NO-ONE should cheer the slaughter in Israel. Those Israeli families in their homes, the young people at the music festival deserve to be alive. The small Israeli boy taken hostage and videoed being tormented deserves to be home and safe.

And when Jews are massacred indiscriminately it is inevitable that Jews everywhere, and not only they, will see a pogrom. Any response that does not understand the fear Jewish people feel lacks moral imagination.

But to forebear from cheering is not to condemn. When the Mau-Mau killed farming families in their beds, socialists did not cheer. They saw instead the refracted violence of British colonialism and fascist settlers denying land and freedom to the Kenyan people.

Nor did anyone celebrate when the FLN bombed cafes and concert halls in Algiers. Yet those blasts were the echo of 150 years of French imperialist brutality.

Mao Zedong famously wrote that “a revolution is not a dinner party, or writing an essay, or painting a picture … it cannot be so refined, so temperate, kind, courteous, restrained and magnanimous.” Nor is it a Twitter thread. 

The “civilised” world prefers its illusions, and above all prefers to turn its head from the violence of the oppressed. So it is in Palestine.

The governments of world imperialism condemn the inhumanity of people whose humanity they have denied for generations, a people who they seek to write out of history by violence, by dispossession and ultimately by ignoring their existence.

The “civilised” condemn the murder of innocents, as if it was possible for the violence of the dispossessed to only reach the guilty, secure in their guarded compounds, and as if their own hands were spotless.

The civilised legitimise only their own preferred methods — ethnic cleansing through sombre jurisprudence, notionally “targeted” massacre deploying the highest technology available, the lawful imprisonment of children, starvation sanctions.

Thus attacking a police station in Israel constitutes terrorism, while bombing a hospital in Gaza is self-defence. And a British Foreign Secretary endorses the war crime of collective punishment through starvation.

Much sweeter if the oppressed always marched under the banners of Bloomsbury or Berkley, and stuck within the reservations of Western-sanctioned ideologies. 

Yet the eschatological Islamism within Hamas is not down to atavistic “historic Islamist bloodlust, passed down through the generations from birth” in the shocking words of the editorial director of Jewish News this week. 

Its charter anti-semitism is an ignorant, imported and inexcusable reaction to a modernity that has failed to deliver for Palestinians.

Neither is asymmetrical war attractive to look at. It is bloody, intimate, and often unspeakably cruel. But it is not the alternative to symmetrical war, which is unavailable even were it desirable.

It is the alternative to silence. Those who denounce Hamas’s attacks today also denounced the unarmed demonstrations at the Gaza border fence in 2018. 223 Palestinians died then without a gun in their hands.

They criminalise the peaceful Boycott Divestment and Sanctions campaign to pressurise Israel to end the occupation of the West Bank and Gaza. They deny the Palestinian Authority the right to seek redress at the International Court of Justice.

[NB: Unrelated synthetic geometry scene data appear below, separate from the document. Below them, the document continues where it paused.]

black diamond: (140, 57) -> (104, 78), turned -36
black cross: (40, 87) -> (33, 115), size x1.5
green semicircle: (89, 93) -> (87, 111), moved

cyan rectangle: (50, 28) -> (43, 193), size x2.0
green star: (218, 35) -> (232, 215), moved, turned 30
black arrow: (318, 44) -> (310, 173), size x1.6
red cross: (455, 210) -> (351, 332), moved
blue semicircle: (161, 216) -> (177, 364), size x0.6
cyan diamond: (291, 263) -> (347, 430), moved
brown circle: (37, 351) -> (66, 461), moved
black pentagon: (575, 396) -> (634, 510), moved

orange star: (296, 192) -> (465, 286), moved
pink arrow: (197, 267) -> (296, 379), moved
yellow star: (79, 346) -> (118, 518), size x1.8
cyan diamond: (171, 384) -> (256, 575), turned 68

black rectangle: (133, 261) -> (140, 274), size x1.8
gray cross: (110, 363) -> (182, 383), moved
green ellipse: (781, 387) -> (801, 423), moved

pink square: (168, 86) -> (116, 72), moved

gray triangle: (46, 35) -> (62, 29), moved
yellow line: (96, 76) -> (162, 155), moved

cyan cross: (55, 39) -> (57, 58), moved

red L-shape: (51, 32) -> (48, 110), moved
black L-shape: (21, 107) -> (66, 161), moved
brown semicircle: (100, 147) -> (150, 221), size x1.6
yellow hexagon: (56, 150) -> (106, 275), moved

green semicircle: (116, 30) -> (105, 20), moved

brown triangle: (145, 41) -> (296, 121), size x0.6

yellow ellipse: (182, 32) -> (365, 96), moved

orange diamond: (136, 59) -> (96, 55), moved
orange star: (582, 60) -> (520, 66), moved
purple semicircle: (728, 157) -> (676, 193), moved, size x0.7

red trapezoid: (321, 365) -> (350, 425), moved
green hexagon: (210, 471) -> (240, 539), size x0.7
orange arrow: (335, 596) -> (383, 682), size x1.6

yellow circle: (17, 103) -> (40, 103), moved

They demand instead that the Palestinian people acquiesce in their own historical marginalisation.

All the “civilised” will accept from the Palestinian people is silence. At most, the prisoner may be permitted to parley with the jailer for improved rations. 

But perhaps the penny will drop, even among the bien-pensants of social democracy, whose own history is steeped in bloody imperial violence from MacDonald in India to Attlee in Indonesia and Blair in Iraq: if you cannot stomach the violence of the oppressed, then halt the oppression.